When the Birds Fly South
- Dust cover of the first edition
- Author: Stanton A. Coblentz
- Language: English
- Genre: Fantasy
- Publisher: The Wings Press
- Publication date: 1945
- Publication place: United States
- Media type: Print (hardback)
- Pages: 223

= When the Birds Fly South =

1945 novel by Stanton A. Coblentz

When the Birds Fly South is a lost race fantasy novel by American writer Stanton A. Coblentz, defined as a "significant tale ... involving avian theriomorphy." It was first published in hardcover by The Wings Press, Mill Valley, California in 1945 and reprinted in 1951. Its importance in the history of fantasy literature was recognized by its republication by the Newcastle Publishing Company as the twenty-third volume of the Newcastle Forgotten Fantasy Library in April, 1980. The Newcastle edition was the first paperback edition, and had a new introduction by the author. Later editions were issued by Arno Press (1978) and Borgo Press (1980).

==Plot summary==
Dan Prescott, an American adventurer, discovers the hidden valley of Sobul in a mountainous region of Afghanistan, inhabited by a strange race of winged people known as the "Ibandru". He falls in love with one of them, Yasma, and they marry in a scene of general celebration. When fall comes, however, the Ibandru abandon their valley to fly south with the birds for the winter.
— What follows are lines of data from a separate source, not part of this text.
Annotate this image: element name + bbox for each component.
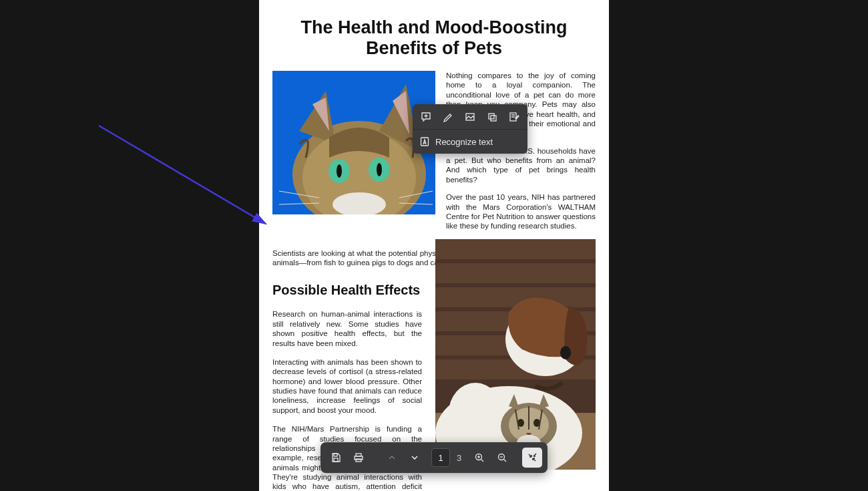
page-number-input[interactable] [431,448,450,467]
svg-rect-33 [491,116,496,121]
svg-line-44 [481,460,484,462]
viewer-toolbar: 3 [320,442,548,473]
intro-text-block: Nothing compares to the joy of coming ho… [446,71,596,239]
paragraph: Interacting with animals has been shown … [272,357,422,415]
cat-image [272,71,435,214]
svg-rect-14 [435,263,596,283]
text-recognize-icon [419,136,430,147]
paragraph: Over the past 10 years, NIH has partnere… [446,192,596,231]
highlight-icon[interactable] [439,108,457,126]
svg-line-50 [99,126,266,224]
prev-page-button[interactable] [382,448,402,468]
print-button[interactable] [349,448,369,468]
add-comment-icon[interactable] [417,108,435,126]
copy-icon[interactable] [483,108,501,126]
next-page-button[interactable] [405,448,425,468]
svg-point-4 [337,164,342,178]
context-toolbar-row [413,104,527,130]
save-button[interactable] [326,448,346,468]
svg-rect-42 [356,459,361,462]
dog-image [435,239,596,470]
svg-rect-15 [435,287,596,307]
paragraph: Research on human-animal interactions is… [272,309,422,348]
recognize-text-item[interactable]: Recognize text [413,130,527,154]
svg-line-48 [504,460,507,462]
top-row: Nothing compares to the joy of coming ho… [272,71,596,239]
svg-rect-38 [334,454,337,456]
context-toolbar: Recognize text [413,104,527,154]
recognize-text-label: Recognize text [435,137,493,147]
annotation-arrow [93,120,280,240]
svg-rect-13 [435,239,596,259]
svg-point-6 [377,163,382,176]
fit-page-button[interactable] [522,448,542,468]
page-title: The Health and Mood-Boosting Benefits of… [284,17,584,59]
section-heading: Possible Health Effects [272,282,422,299]
svg-point-23 [560,346,571,359]
svg-point-21 [449,383,502,443]
zoom-out-button[interactable] [492,448,512,468]
document-page: The Health and Mood-Boosting Benefits of… [259,0,609,491]
svg-rect-32 [489,114,494,119]
form-edit-icon[interactable] [505,108,523,126]
page-total-label: 3 [457,453,461,463]
zoom-in-button[interactable] [469,448,489,468]
svg-rect-39 [334,458,338,462]
image-edit-icon[interactable] [461,108,479,126]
Unable to bear the loss of Yasma, Prescott pleads with her to remain with him rather than participate in the traditional migration, with tragic consequences for his marriage.

==Reception==
According to Gertrude Atherton, "Not only has this remarkable book a high fiction value, but the style, rich and chromatic, is a poet's prose (not 'poetical prose'), and the descriptions, wild, varied, and magnificent, are unsurpassed by any I have ever read."